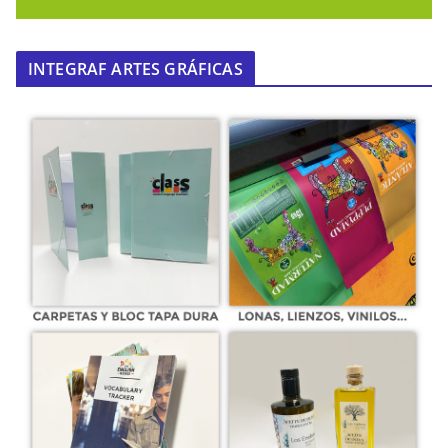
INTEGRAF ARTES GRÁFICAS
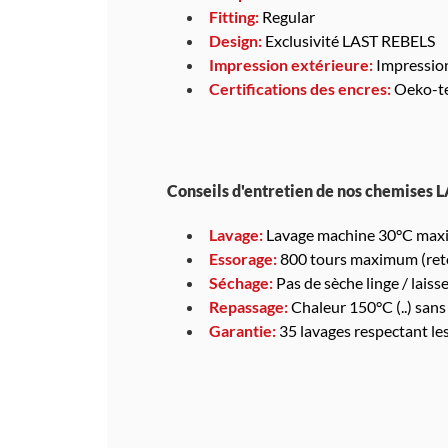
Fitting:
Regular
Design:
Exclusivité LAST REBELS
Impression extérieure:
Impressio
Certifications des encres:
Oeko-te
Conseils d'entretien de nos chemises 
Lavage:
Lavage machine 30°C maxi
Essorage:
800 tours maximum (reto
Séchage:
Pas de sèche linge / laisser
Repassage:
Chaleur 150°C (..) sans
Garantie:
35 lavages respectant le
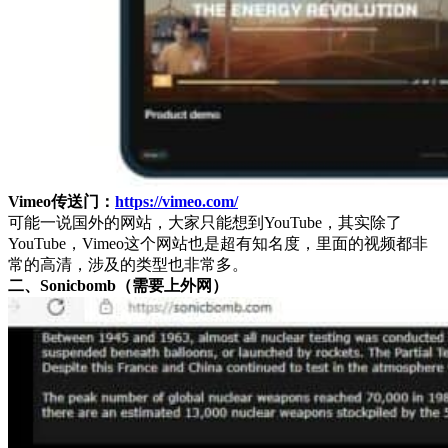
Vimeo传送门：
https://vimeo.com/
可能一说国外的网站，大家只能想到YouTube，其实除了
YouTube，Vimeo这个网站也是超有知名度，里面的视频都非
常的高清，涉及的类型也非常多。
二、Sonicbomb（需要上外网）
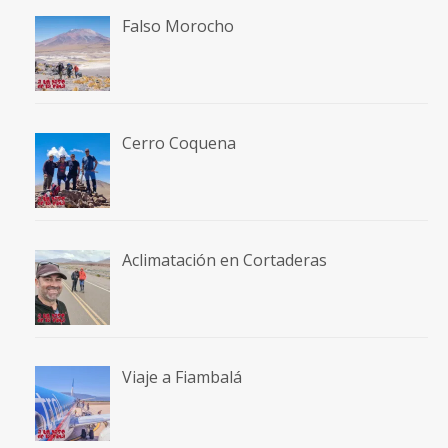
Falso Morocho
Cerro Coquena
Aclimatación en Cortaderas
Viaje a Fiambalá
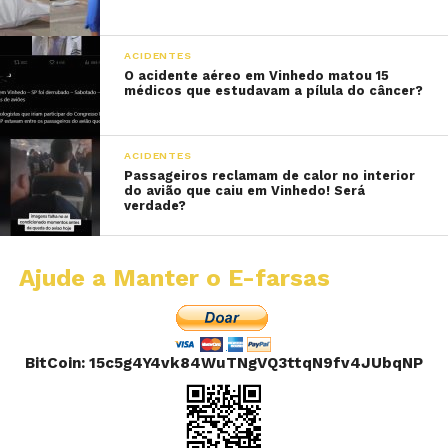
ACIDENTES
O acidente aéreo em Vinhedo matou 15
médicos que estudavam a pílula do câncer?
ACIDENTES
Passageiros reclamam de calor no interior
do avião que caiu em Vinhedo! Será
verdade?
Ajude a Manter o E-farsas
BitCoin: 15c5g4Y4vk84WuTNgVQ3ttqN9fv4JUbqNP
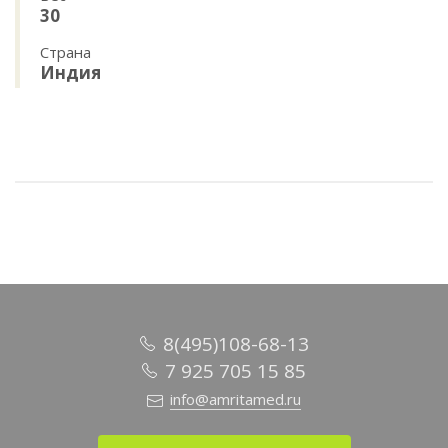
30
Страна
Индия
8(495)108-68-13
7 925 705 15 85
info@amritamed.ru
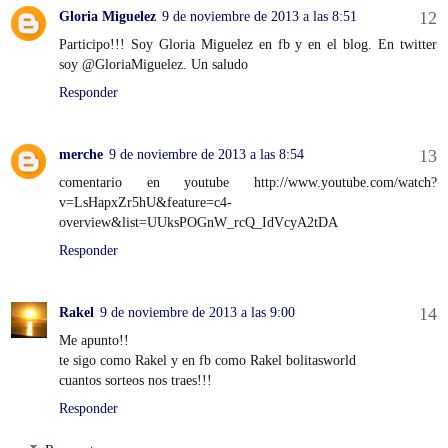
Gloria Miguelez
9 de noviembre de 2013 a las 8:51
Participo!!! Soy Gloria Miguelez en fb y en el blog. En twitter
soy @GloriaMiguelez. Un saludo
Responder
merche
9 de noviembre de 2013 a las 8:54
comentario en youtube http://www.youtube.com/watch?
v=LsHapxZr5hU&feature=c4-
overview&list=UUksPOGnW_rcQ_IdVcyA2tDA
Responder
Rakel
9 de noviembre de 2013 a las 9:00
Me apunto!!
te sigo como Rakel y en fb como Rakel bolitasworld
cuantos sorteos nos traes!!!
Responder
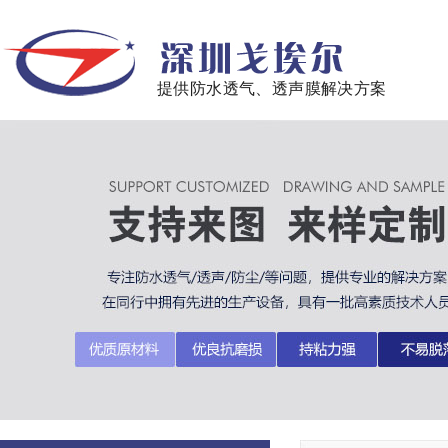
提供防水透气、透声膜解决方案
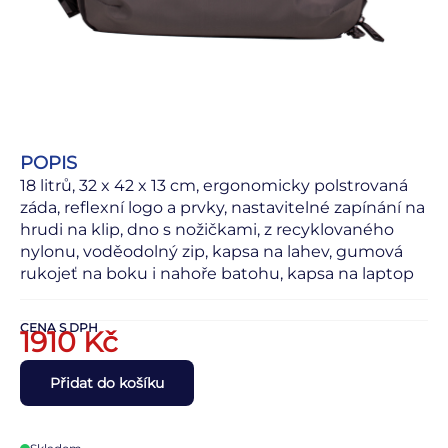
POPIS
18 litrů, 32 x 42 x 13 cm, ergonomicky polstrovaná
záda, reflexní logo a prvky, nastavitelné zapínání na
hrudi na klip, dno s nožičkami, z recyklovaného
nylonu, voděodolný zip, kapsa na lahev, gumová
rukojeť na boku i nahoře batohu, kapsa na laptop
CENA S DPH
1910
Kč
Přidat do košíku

What you have to do
Go through the listing above and state how many of its lines contain "Vinhedo", with no other words.

Task answer
2